▶ _TASK DESCRIPTION_
Begin the reply with the line containing "разнообразиям на базе корпусов серии." and end it with the final line of the listing, reproducing every line between exactly and adding nothing.

▶ _DATA TO EXAMINE_
⟨

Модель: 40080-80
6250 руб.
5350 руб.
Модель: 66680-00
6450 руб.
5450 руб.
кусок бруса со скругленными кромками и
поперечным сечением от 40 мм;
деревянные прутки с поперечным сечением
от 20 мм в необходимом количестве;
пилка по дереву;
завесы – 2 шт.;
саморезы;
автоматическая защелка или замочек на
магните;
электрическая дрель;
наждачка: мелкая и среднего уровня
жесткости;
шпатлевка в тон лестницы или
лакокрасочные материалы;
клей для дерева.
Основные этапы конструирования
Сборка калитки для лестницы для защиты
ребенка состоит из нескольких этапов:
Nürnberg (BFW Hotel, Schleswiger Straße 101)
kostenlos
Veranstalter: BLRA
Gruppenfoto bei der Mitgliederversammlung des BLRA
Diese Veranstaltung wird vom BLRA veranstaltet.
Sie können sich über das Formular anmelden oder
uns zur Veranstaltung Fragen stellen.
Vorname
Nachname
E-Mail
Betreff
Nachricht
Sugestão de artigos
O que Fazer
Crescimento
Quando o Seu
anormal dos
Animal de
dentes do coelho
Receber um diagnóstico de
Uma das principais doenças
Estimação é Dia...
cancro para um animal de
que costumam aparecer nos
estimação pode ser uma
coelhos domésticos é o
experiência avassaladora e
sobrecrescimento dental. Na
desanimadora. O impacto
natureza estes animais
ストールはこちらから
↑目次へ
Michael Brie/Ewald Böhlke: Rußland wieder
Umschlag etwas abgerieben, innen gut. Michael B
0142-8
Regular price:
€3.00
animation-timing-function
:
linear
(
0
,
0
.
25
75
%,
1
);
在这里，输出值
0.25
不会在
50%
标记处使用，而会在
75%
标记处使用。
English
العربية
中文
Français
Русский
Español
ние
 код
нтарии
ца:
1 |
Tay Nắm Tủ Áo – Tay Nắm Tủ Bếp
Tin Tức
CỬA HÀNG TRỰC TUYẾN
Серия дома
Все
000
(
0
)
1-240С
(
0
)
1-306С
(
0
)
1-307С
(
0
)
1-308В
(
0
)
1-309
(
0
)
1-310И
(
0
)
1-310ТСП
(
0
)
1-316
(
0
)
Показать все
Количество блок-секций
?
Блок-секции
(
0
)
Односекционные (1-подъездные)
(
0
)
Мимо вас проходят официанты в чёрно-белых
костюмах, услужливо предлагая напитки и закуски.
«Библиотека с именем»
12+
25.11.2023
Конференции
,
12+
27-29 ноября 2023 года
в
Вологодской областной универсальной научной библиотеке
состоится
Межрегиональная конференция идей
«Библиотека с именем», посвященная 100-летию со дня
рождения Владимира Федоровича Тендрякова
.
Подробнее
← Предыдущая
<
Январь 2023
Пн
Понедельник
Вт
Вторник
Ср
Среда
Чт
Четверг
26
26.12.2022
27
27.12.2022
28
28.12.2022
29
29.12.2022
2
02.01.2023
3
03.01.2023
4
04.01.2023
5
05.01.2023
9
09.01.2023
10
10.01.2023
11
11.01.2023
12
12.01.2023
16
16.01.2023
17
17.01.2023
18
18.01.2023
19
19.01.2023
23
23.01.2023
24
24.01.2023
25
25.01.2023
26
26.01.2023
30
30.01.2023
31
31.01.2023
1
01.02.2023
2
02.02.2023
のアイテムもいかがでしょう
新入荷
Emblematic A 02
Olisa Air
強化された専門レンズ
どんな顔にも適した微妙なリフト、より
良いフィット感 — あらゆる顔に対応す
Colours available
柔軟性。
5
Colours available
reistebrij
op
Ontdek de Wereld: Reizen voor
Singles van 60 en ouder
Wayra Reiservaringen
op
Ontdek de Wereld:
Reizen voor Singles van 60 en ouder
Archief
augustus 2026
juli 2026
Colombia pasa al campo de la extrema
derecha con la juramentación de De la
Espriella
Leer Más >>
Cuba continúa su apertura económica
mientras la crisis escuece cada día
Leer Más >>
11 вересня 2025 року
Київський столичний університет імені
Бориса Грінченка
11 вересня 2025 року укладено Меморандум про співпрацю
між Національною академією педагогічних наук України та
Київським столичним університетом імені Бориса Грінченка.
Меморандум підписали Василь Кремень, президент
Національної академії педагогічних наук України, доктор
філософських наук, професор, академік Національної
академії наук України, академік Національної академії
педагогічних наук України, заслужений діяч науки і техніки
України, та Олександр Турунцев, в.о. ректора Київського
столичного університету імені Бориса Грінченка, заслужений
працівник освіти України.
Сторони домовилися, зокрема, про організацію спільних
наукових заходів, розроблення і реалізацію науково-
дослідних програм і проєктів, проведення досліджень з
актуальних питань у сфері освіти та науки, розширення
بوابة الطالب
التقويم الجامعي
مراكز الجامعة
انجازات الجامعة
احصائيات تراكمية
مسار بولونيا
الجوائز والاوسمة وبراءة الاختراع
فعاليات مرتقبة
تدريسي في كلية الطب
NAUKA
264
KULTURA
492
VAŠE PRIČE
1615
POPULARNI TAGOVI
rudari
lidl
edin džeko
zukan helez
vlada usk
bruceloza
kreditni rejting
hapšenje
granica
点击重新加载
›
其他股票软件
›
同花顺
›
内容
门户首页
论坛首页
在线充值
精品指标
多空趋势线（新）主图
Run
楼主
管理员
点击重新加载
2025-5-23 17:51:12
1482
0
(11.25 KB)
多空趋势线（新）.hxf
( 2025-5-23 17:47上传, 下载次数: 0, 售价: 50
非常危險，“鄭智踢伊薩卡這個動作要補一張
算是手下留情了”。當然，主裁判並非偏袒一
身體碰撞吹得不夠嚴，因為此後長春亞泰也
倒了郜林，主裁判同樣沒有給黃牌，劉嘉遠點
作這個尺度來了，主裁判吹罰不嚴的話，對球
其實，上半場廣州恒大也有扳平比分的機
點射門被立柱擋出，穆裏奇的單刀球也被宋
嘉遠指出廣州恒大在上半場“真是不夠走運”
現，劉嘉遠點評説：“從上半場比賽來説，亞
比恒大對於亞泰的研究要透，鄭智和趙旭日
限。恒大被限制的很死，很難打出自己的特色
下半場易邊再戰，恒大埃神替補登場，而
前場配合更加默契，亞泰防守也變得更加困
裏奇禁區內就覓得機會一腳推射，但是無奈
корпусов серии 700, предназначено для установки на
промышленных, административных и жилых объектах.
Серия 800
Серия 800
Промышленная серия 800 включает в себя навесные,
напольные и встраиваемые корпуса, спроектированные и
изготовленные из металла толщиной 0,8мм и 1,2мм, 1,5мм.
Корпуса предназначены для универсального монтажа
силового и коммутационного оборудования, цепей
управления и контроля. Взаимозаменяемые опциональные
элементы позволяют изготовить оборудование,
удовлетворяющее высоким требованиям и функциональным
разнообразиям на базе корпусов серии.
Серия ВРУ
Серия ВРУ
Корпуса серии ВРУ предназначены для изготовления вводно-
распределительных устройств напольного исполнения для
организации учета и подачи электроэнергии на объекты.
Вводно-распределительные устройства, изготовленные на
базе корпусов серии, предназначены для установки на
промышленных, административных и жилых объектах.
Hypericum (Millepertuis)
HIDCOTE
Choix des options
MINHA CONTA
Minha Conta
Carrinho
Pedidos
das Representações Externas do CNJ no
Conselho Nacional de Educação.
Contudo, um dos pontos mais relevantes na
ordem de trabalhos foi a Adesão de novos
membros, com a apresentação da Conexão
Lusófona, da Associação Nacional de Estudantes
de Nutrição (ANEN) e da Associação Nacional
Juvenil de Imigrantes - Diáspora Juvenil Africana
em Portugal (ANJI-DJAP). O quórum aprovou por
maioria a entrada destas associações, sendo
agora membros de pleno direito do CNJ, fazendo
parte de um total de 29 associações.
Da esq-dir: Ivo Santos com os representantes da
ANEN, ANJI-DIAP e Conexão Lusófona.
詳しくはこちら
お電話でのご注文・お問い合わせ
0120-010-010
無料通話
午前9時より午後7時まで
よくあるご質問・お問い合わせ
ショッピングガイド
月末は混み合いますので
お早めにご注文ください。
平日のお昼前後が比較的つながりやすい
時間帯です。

⟩

▶ _COMPLETED EXERCISE_
разнообразиям на базе корпусов серии.
Серия ВРУ
Серия ВРУ
Корпуса серии ВРУ предназначены для изготовления вводно-
распределительных устройств напольного исполнения для
организации учета и подачи электроэнергии на объекты.
Вводно-распределительные устройства, изготовленные на
базе корпусов серии, предназначены для установки на
промышленных, административных и жилых объектах.
Hypericum (Millepertuis)
HIDCOTE
Choix des options
MINHA CONTA
Minha Conta
Carrinho
Pedidos
das Representações Externas do CNJ no
Conselho Nacional de Educação.
Contudo, um dos pontos mais relevantes na
ordem de trabalhos foi a Adesão de novos
membros, com a apresentação da Conexão
Lusófona, da Associação Nacional de Estudantes
de Nutrição (ANEN) e da Associação Nacional
Juvenil de Imigrantes - Diáspora Juvenil Africana
em Portugal (ANJI-DJAP). O quórum aprovou por
maioria a entrada destas associações, sendo
agora membros de pleno direito do CNJ, fazendo
parte de um total de 29 associações.
Da esq-dir: Ivo Santos com os representantes da
ANEN, ANJI-DIAP e Conexão Lusófona.
詳しくはこちら
お電話でのご注文・お問い合わせ
0120-010-010
無料通話
午前9時より午後7時まで
よくあるご質問・お問い合わせ
ショッピングガイド
月末は混み合いますので
お早めにご注文ください。
平日のお昼前後が比較的つながりやすい
時間帯です。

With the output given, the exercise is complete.